What to do | Across all the records, filter for lines with the word "Batéké" and copy them.

Exercise data |
+++++

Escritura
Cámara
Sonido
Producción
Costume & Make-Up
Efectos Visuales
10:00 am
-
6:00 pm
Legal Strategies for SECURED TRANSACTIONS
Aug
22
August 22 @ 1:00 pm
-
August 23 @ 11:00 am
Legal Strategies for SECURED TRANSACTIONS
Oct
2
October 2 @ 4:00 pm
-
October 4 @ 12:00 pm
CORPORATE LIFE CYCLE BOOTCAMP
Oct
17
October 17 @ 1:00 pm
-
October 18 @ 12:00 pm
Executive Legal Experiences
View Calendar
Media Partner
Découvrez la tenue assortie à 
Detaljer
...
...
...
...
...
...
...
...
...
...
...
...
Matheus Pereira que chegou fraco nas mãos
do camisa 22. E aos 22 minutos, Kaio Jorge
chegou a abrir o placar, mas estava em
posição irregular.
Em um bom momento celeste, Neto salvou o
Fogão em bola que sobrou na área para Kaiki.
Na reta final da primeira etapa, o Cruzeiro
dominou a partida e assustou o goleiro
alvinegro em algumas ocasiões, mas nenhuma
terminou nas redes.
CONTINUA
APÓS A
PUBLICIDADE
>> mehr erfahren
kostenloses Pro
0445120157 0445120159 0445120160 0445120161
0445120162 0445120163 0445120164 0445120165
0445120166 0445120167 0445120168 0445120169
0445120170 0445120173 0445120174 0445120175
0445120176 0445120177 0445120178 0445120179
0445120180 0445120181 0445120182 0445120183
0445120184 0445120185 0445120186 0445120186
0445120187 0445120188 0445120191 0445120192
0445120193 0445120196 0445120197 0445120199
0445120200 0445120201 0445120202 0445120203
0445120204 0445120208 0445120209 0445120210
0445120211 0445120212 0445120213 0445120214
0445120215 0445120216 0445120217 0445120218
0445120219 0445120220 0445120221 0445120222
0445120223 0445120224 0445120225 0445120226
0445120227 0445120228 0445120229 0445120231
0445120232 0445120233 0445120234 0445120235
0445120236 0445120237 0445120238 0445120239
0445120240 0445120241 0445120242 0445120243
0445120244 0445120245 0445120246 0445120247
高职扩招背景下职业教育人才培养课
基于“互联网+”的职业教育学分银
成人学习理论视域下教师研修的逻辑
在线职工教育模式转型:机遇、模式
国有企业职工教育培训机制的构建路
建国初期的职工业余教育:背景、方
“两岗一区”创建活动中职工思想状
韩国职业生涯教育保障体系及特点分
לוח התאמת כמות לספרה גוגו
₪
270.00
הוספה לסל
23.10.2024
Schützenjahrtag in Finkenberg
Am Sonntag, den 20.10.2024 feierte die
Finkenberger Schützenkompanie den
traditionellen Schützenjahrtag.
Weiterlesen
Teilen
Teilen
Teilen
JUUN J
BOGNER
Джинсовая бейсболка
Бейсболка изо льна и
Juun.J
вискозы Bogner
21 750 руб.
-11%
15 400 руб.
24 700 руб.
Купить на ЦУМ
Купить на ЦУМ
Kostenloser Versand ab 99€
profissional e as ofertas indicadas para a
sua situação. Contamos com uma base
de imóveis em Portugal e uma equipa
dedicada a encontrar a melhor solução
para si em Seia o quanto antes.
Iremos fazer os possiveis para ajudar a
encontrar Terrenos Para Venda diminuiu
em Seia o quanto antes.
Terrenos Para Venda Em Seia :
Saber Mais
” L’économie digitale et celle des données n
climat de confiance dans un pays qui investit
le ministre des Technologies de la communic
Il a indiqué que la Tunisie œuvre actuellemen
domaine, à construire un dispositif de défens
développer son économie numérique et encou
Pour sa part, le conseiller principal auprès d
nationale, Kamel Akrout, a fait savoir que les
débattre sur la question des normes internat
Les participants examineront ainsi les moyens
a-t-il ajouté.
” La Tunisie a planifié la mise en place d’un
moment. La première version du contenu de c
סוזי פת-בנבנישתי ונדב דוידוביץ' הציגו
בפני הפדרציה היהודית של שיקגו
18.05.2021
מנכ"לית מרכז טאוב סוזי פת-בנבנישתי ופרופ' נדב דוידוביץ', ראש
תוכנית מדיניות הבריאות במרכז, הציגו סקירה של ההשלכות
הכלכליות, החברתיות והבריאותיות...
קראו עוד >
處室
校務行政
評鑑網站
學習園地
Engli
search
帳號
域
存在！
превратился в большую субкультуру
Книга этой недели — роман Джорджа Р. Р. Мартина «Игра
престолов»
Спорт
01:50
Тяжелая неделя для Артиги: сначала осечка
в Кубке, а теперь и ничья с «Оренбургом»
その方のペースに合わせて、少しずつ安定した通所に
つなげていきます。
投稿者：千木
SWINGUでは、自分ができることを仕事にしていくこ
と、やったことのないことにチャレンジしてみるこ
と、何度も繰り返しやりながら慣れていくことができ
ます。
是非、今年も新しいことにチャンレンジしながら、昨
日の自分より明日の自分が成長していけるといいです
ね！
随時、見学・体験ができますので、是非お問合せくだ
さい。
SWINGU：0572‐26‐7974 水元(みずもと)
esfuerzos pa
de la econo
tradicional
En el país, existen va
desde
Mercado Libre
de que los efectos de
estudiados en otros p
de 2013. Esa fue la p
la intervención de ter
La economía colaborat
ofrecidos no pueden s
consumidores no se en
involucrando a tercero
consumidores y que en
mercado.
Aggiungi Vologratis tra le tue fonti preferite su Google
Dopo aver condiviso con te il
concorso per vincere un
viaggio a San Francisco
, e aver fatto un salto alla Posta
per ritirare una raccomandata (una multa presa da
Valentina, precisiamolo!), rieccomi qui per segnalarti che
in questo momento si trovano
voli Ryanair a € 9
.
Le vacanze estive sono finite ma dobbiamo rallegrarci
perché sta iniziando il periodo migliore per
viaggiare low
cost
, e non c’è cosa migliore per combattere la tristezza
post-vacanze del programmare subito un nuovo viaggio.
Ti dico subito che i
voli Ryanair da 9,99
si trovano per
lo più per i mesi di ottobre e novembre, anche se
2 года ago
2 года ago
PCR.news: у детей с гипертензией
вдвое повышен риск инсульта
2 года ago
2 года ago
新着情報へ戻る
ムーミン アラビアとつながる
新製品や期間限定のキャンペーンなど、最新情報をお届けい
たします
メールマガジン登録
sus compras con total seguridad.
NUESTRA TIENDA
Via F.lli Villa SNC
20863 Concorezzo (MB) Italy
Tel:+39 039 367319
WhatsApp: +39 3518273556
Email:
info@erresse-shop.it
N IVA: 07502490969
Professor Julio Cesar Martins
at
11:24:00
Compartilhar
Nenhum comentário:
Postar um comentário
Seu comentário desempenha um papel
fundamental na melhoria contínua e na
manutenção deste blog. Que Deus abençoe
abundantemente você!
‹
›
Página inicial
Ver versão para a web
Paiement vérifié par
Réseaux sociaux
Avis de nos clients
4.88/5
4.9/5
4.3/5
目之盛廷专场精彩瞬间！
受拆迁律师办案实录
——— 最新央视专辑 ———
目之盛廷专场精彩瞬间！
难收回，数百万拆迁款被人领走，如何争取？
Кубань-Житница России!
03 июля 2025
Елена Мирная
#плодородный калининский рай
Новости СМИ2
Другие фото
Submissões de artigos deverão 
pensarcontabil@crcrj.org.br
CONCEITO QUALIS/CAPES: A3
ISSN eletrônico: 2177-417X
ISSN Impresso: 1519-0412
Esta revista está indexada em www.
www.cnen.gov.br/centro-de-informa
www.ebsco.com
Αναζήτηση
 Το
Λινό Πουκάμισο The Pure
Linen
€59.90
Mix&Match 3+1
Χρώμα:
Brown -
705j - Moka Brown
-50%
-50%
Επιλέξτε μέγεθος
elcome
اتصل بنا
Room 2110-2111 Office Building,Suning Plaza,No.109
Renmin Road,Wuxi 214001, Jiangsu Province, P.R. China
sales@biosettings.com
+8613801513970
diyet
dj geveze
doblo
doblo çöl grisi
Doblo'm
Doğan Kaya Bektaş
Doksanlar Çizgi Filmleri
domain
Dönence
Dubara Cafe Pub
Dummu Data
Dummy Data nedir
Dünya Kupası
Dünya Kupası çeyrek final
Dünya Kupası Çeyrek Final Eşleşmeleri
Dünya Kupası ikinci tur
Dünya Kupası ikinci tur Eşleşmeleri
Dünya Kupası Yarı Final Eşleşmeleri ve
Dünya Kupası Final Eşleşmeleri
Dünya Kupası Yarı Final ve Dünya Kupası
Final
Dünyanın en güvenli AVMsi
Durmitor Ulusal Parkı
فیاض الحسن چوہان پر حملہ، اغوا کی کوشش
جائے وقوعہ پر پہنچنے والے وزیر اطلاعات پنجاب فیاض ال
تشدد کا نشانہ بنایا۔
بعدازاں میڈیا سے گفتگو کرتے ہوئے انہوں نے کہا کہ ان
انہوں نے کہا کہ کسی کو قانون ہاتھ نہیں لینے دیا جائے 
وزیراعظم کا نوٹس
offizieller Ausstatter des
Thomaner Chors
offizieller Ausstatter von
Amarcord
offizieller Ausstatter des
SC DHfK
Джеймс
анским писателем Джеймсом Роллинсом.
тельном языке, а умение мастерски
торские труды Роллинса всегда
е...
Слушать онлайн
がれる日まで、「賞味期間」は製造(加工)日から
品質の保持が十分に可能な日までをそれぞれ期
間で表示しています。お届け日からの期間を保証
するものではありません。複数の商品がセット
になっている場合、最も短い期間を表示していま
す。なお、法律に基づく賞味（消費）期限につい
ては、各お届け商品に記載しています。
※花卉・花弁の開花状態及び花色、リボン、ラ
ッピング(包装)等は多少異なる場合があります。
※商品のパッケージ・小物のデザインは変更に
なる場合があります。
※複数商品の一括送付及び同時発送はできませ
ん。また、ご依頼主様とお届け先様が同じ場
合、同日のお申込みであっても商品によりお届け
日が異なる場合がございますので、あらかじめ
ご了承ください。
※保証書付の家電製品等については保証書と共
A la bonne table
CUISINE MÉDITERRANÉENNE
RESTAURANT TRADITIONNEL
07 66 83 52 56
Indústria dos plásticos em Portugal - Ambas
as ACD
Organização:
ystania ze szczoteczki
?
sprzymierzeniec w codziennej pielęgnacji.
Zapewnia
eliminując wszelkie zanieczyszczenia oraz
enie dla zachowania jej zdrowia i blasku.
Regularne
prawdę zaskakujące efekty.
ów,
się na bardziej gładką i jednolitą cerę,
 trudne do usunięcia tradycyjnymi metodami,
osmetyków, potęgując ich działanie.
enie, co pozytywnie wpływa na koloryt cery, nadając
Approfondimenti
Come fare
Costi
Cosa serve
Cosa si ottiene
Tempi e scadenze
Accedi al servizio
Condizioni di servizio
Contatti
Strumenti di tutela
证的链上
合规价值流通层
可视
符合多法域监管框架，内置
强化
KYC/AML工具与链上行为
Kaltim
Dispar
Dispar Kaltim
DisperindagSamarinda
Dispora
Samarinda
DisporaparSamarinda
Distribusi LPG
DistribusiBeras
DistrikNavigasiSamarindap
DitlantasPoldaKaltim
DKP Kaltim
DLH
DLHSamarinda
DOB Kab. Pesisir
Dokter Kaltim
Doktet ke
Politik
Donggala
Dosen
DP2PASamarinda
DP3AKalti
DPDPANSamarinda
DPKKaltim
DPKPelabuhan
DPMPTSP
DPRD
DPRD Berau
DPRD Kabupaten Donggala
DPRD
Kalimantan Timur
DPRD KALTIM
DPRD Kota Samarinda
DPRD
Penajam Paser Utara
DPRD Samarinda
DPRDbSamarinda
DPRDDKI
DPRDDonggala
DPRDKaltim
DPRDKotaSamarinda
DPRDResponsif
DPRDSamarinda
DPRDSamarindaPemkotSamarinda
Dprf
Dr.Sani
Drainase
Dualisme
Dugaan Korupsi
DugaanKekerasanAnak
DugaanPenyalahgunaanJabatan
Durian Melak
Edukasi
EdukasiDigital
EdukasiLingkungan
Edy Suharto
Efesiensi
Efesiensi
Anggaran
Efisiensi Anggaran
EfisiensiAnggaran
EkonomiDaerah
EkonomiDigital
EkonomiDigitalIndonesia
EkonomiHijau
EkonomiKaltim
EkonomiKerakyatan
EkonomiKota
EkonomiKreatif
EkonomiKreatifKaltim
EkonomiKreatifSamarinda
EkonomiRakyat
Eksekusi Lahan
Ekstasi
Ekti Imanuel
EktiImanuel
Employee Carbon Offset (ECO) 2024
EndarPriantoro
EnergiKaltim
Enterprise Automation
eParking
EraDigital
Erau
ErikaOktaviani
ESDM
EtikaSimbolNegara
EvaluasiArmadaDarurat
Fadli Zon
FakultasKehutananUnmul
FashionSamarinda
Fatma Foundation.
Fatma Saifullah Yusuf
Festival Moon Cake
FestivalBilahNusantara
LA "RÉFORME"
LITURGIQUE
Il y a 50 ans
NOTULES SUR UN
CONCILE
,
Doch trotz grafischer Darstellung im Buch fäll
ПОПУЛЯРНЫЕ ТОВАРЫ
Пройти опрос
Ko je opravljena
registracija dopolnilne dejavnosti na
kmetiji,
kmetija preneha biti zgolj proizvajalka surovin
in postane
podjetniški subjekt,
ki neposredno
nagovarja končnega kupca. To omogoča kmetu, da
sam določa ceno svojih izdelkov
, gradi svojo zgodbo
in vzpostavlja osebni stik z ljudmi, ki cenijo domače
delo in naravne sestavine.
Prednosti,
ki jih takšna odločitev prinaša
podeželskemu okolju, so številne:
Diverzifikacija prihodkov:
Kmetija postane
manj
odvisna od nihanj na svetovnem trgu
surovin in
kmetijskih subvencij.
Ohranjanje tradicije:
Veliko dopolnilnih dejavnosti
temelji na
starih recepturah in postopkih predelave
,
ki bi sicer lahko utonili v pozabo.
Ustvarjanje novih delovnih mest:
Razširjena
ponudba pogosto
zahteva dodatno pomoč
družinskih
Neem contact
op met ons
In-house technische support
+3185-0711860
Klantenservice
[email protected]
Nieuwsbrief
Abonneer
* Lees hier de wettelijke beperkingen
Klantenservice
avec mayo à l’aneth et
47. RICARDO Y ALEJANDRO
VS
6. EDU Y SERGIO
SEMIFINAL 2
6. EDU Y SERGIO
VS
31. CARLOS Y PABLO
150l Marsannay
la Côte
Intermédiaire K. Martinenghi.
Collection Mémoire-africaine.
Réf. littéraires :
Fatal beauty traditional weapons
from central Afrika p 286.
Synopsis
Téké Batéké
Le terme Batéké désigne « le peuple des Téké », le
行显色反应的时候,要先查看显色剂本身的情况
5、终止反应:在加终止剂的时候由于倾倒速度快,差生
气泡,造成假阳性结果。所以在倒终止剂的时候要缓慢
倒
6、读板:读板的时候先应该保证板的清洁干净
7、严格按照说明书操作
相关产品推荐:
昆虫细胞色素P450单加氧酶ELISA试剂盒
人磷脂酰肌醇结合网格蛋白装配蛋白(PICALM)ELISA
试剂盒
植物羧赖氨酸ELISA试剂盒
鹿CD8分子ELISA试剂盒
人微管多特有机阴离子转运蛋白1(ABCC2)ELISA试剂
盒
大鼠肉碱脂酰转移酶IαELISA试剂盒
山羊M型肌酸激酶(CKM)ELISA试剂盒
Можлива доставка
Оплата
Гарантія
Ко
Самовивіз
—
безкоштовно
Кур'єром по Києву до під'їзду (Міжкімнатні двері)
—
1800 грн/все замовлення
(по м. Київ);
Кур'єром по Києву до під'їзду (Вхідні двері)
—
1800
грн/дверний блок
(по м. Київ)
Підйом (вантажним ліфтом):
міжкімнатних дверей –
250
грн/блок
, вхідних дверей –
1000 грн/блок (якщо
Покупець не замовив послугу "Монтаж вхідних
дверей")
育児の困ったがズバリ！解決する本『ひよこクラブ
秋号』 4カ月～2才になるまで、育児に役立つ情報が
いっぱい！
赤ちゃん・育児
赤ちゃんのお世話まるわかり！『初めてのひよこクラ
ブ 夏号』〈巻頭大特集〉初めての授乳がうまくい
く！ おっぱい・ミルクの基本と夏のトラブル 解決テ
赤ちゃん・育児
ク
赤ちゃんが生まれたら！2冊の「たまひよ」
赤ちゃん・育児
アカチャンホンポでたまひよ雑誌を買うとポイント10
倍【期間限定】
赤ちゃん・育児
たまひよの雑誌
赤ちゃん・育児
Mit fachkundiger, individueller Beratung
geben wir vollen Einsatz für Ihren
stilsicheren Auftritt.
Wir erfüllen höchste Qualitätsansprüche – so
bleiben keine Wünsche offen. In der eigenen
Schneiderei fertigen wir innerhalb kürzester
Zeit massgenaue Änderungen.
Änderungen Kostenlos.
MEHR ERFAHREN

+++++

Output for this task |
Téké Batéké
Le terme Batéké désigne « le peuple des Téké », le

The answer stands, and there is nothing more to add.